Scientists have mapped out the fall zone of a six-tonne asteroid that crashed through the atmosphere leading them to a field of meteorites in South Australia’s Mid North.
- A field of meteorites has been located nine years after an asteroid crashed through Earth’s atmosphere
- The field was discovered along a 6km stretch north of Port Augusta
- Some of the meteorites were handed to the SA Museum for a new exhibition
The asteroid landed on Earth in 2013, and was alerted to researchers by defence satellites in the United States.

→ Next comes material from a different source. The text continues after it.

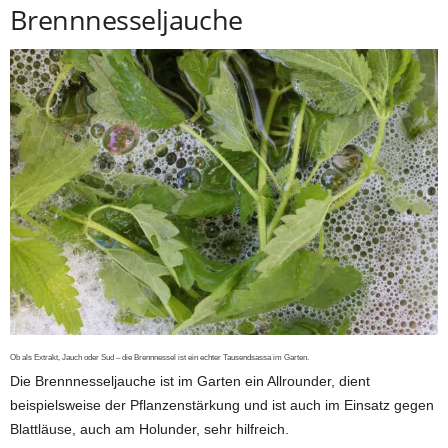
Brennnesseljauche
Ob als Extrakt, Jauch oder Sud – die Brennnessel ist ein echter Tausendsassa im Garten.
Die Brennnesseljauche ist im Garten ein Allrounder, dient
beispielsweise der Pflanzenstärkung und ist auch im Einsatz gegen
Blattläuse, auch am Holunder, sehr hilfreich.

A “treasure map” was then developed by Curtin University using weather radars and drones that covered a six-kilometre-long stretch north of Port Augusta, leading researchers at Monash University to 44 meteorites in various sizes.
“The guys at Curtin University provided us with a map of where to go and we packed the car … and within about 10 minutes we started picking up meteorites almost straight away,” Professor Andy Tomkins from Monash University’s School of Earth, Atmosphere and Environment said.
“It’s pretty rare for us, we are usually walking around for hours before we find anything.”
The field of meteorites is the biggest discovery since the Murchison meteorite fall in Victoria in 1969.
“The biggest one [meteorite] we’ve found so far is about half a kilogram [and] they’re down to about 10 grams, so the size of a kangaroo poo — they look a lot like kangaroo poo too,” he said.
“You’re walking around looking for a rock, which is almost black, sort of dark grey to black in colour, with occasional chips of lighter-coloured stuff shown inside.
“It’s quite a distinctive different black colour to everything else that’s out there in this particular place.”
The asteroid crashed through Earth’s atmosphere at 20 kilometres a second, causing the explosion of meteorites.
Samples of the meteorites were provided to SA Museums for a new exhibition.
Professor Tomkins said the meteorites were cut with a diamond saw, and they were identified as stony meteorites.
A team of biologists is looking at how meteorites are inhabited by microbes straight after they’ve fallen to Earth.
“Meteorites floating around in space don’t have any microbes in them, they’re pristine,” Professor Tomkins said.
“When they come and land on the earth they’re a sample of stuff that’s never seen life before.
“So we can look at the minerals that the microbes use to gain energy to get insight into how the earliest processes of the start of the earth’s history worked when life was just getting started.”